Paul Garrett/Contributing Photographer Binghamton University is the only SUNY school to currently offer a complete degree program in Arabic Studies, and the department is continuing to grow. Nineteen BU students, a record number, graduated with an Arabic Studies major this past spring.

Of the 64 SUNY campuses, Binghamton University is the only one to offer a complete degree program in Arabic Studies. Over the past three years, more BU students have chosen to pursue a degree in Arabic Studies than ever before.

According to R. Kevin Lacey, an associate professor of classical and Near Eastern studies and director of the undergraduate Arabic and Near Eastern Studies program, there are about 50 students who major or minor in the subject, more than double the 2008 figure. Nineteen students graduated with degrees in the subject this past May, BU’s highest number in history.

Lacey said he believes the increase could be attributed to ongoing struggles in the Middle East and other nations where Arabic is prevalent.

“Sometimes it takes a crisis to alert the public to the importance of language studies,” he said. “Unfortunately or fortunately, the conflict in Egypt will contribute to the feelings of young college students to study Arabic.”

For Sharif Khalil, a senior double-majoring in Arabic Studies and accounting, the decision to study Arabic was more of a personal choice than one based in realpolitik.

“My dad is Egyptian and I never got to speak Arabic with him,” he said. “I didn’t know Binghamton had the major until I took my first class in it and realized I needed to go farther with it.”

But Khalil agreed that the sudden increase of students studying Arabic is attributable to a national push in the United States to better understand Arabic cultures.

“Our world is so much smaller now due to technology,” he said. “The government is trying to put together a force [of diplomats] who understands their culture and who have more knowledge of how they [Arabic cultures] live in the Middle East.”

According to Lacey, other factors that have increased interest in the program include pairings with history and politics majors, the high number of countries where Arabic is the official language, and a general curiosity sparked by world events. At BU, however, the retention rate of students who take introductory-level courses in Arabic studies choosing to major or minor in the subject is unusually high.

A Modern Language Association (MLA) survey found a 46 percent increase from 2006 to 2009 in students enrolled in Arabic courses. The same survey ranked Arabic the eighth-most studied language in the country, moving up to pass Russian and Latin since 2006.

Thus far, SUNY has been unable to keep up with the rising demand for Arabic courses. Lacey said that last fall, more than 80 students attempted to sign up for ARAB101 and while he was pleased that 70 were allowed into the two sections of the class, the high enrollment did not offer the conversational classroom environment he preferred.

“In a Spanish class, a professor can go around the room and ask ‘¿Como estás?’ to each student every day. Here, we don’t have that opportunity and the students can suffer,” Lacey said.

Despite the program’s limited resources, its students have taken advantage of options to study in the Middle East. In summer 2009, 28 BU students traveled to Egypt to study at Alexandria University.

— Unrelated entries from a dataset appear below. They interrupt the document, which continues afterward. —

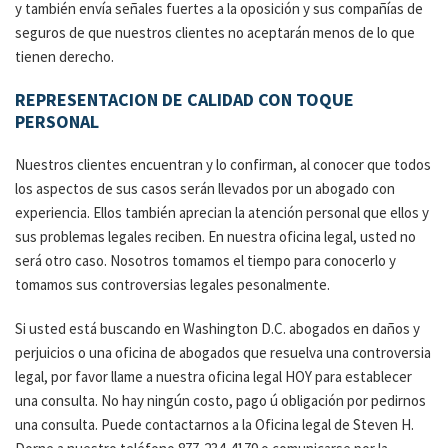
y también envía señales fuertes a la oposición y sus compañías de
seguros de que nuestros clientes no aceptarán menos de lo que
tienen derecho.
REPRESENTACION DE CALIDAD CON TOQUE
PERSONAL
Nuestros clientes encuentran y lo confirman, al conocer que todos
los aspectos de sus casos serán llevados por un abogado con
experiencia. Ellos también aprecian la atención personal que ellos y
sus problemas legales reciben. En nuestra oficina legal, usted no
será otro caso. Nosotros tomamos el tiempo para conocerlo y
tomamos sus controversias legales pesonalmente.
Si usted está buscando en Washington D.C. abogados en daños y
perjuicios o una oficina de abogados que resuelva una controversia
legal, por favor llame a nuestra oficina legal HOY para establecer
una consulta. No hay ningún costo, pago ú obligación por pedirnos
una consulta. Puede contactarnos a la Oficina legal de Steven H.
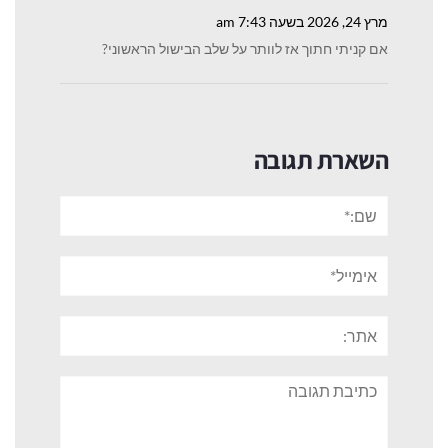
מרץ 24, 2026 בשעה 7:43 am
אם קניתי חתוך אז לוותר על שלב הבישול הראשוני?
השארת תגובה
שם:*
אימייל*
אתר:
תגובה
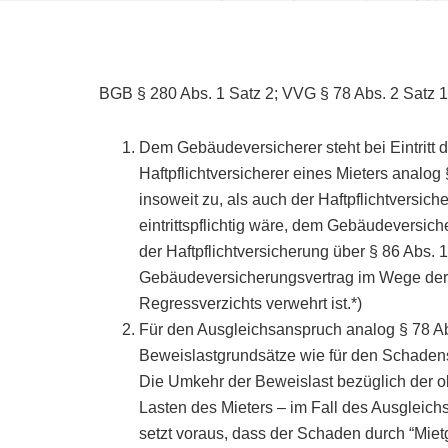
BGB § 280 Abs. 1 Satz 2; VVG § 78 Abs. 2 Satz 1,
Dem Gebäudeversicherer steht bei Eintritt 
Haftpflichtversicherer eines Mieters analo
insoweit zu, als auch der Haftpflichtversic
eintrittspflichtig wäre, dem Gebäudeversic
der Haftpflichtversicherung über § 86 Abs
Gebäudeversicherungsvertrag im Wege de
Regressverzichts verwehrt ist.*)
Für den Ausgleichsanspruch analog § 78 Ab
Beweislastgrundsätze wie für den Schaden
Die Umkehr der Beweislast bezüglich der ob
Lasten des Mieters – im Fall des Ausgleich
setzt voraus, dass der Schaden durch “Mie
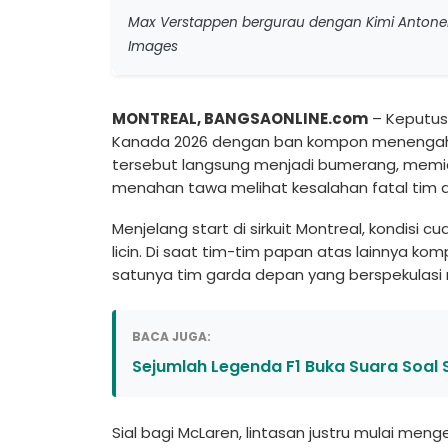
Max Verstappen bergurau dengan Kimi Antonelli
Images
MONTREAL, BANGSAONLINE.com
– Keputus
Kanada 2026 dengan ban kompon menengah (
tersebut langsung menjadi bumerang, memicu 
menahan tawa melihat kesalahan fatal tim a
Menjelang start di sirkuit Montreal, kondi
licin. Di saat tim-tim papan atas lainnya kom
satunya tim garda depan yang berspekulas
BACA JUGA:
Sejumlah Legenda F1 Buka Suara Soal 
Sial bagi McLaren, lintasan justru mulai me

Lacey said the trip marked the largest number of students from the same American university to ever study in Egypt at the same time.

According to the website of the classical and Near Eastern studies department, which oversees the Arabic program, Arabic Studies students are encouraged to study abroad whenever possible, although Lacey said he is doubtful that 2011 will be a safe time for them because of current instability across much of the Arabic-speaking world.

Khalil said he has had the opportunity to make practical use of his knowledge of Arabic within the United States In 2009, he became the first BU student to hold a government internship in Washington, D.C. directly related to the program when he entered the National Security Internship. He said the purpose of the program was to develop a culturally aware government workforce through shadowing the Department of Justice for 20 hours a week and taking courses at George Washington University. In those courses, Khalil studied the Arabic language, Arabic film and culture and national security.

“The year after, they took a second person from the school,” Khalil said. “I think it shows that Binghamton is making a good name for itself.”

Khalil recognizes that the department is growing and gives credit for some of his success to professor Tayseer Gomaa’s teaching style. He said she makes a noticeable effort to offer a personal experience for each student.

“When someone is so passionate about something, it makes you want to be passionate, too,” Khalil said. “It’s enjoyable because the language has so much culture incorporated. The program deserves a lot of credit.”